→ RECORD EXTRACTS
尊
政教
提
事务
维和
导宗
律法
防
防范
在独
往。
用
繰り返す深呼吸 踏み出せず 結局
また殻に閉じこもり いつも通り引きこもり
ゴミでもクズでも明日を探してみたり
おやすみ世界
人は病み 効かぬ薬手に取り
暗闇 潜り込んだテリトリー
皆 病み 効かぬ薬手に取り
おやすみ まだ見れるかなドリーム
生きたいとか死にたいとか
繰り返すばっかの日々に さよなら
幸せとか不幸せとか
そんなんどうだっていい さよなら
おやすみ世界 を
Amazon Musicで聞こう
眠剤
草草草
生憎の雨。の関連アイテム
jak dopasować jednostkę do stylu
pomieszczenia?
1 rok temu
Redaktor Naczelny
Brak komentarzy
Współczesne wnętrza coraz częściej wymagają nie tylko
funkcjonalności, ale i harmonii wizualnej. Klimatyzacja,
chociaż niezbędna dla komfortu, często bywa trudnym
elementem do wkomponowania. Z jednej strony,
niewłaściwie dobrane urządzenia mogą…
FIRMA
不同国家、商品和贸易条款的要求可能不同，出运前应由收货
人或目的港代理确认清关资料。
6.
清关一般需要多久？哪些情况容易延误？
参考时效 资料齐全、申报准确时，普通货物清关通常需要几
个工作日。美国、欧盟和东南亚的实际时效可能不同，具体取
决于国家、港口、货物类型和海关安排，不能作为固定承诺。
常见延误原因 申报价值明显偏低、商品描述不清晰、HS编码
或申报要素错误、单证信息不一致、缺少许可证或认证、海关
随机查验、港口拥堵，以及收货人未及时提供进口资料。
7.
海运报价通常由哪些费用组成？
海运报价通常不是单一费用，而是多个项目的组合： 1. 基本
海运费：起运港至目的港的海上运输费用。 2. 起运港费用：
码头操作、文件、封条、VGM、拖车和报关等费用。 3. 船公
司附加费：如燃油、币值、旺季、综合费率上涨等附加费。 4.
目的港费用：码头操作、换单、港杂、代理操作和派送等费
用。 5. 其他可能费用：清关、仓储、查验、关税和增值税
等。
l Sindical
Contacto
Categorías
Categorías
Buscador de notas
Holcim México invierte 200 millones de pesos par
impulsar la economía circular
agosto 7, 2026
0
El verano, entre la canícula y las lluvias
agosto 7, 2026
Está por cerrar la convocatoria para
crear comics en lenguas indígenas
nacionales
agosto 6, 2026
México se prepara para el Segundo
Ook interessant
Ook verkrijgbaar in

→ WORK ITEM
Copy every record exactly, leaving each line intact.

→ SOLUTION TO THIS TASK
尊
政教
提
事务
维和
导宗
律法
防
防范
在独
往。
用
繰り返す深呼吸 踏み出せず 結局
また殻に閉じこもり いつも通り引きこもり
ゴミでもクズでも明日を探してみたり
おやすみ世界
人は病み 効かぬ薬手に取り
暗闇 潜り込んだテリトリー
皆 病み 効かぬ薬手に取り
おやすみ まだ見れるかなドリーム
生きたいとか死にたいとか
繰り返すばっかの日々に さよなら
幸せとか不幸せとか
そんなんどうだっていい さよなら
おやすみ世界 を
Amazon Musicで聞こう
眠剤
草草草
生憎の雨。の関連アイテム
jak dopasować jednostkę do stylu
pomieszczenia?
1 rok temu
Redaktor Naczelny
Brak komentarzy
Współczesne wnętrza coraz częściej wymagają nie tylko
funkcjonalności, ale i harmonii wizualnej. Klimatyzacja,
chociaż niezbędna dla komfortu, często bywa trudnym
elementem do wkomponowania. Z jednej strony,
niewłaściwie dobrane urządzenia mogą…
FIRMA
不同国家、商品和贸易条款的要求可能不同，出运前应由收货
人或目的港代理确认清关资料。
6.
清关一般需要多久？哪些情况容易延误？
参考时效 资料齐全、申报准确时，普通货物清关通常需要几
个工作日。美国、欧盟和东南亚的实际时效可能不同，具体取
决于国家、港口、货物类型和海关安排，不能作为固定承诺。
常见延误原因 申报价值明显偏低、商品描述不清晰、HS编码
或申报要素错误、单证信息不一致、缺少许可证或认证、海关
随机查验、港口拥堵，以及收货人未及时提供进口资料。
7.
海运报价通常由哪些费用组成？
海运报价通常不是单一费用，而是多个项目的组合： 1. 基本
海运费：起运港至目的港的海上运输费用。 2. 起运港费用：
码头操作、文件、封条、VGM、拖车和报关等费用。 3. 船公
司附加费：如燃油、币值、旺季、综合费率上涨等附加费。 4.
目的港费用：码头操作、换单、港杂、代理操作和派送等费
用。 5. 其他可能费用：清关、仓储、查验、关税和增值税
等。
l Sindical
Contacto
Categorías
Categorías
Buscador de notas
Holcim México invierte 200 millones de pesos par
impulsar la economía circular
agosto 7, 2026
0
El verano, entre la canícula y las lluvias
agosto 7, 2026
Está por cerrar la convocatoria para
crear comics en lenguas indígenas
nacionales
agosto 6, 2026
México se prepara para el Segundo
Ook interessant
Ook verkrijgbaar in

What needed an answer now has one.